DESCRIPTION OF THE TASK
With the pictures omitted, transcribe each line below exactly as it is.

● ● ● ●

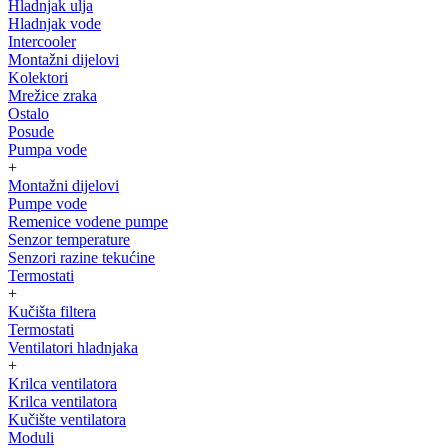
Hladnjak ulja
Hladnjak vode
Intercooler
Montažni dijelovi
Kolektori
Mrežice zraka
Ostalo
Posude
Pumpa vode
+
Montažni dijelovi
Pumpe vode
Remenice vodene pumpe
Senzor temperature
Senzori razine tekućine
Termostati
+
Kučišta filtera
Termostati
Ventilatori hladnjaka
+
Krilca ventilatora
Krilca ventilatora
Kučište ventilatora
Moduli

● ● ● ●

EXERCISE OUTPUT
Hladnjak ulja
Hladnjak vode
Intercooler
Montažni dijelovi
Kolektori
Mrežice zraka
Ostalo
Posude
Pumpa vode
+
Montažni dijelovi
Pumpe vode
Remenice vodene pumpe
Senzor temperature
Senzori razine tekućine
Termostati
+
Kučišta filtera
Termostati
Ventilatori hladnjaka
+
Krilca ventilatora
Krilca ventilatora
Kučište ventilatora
Moduli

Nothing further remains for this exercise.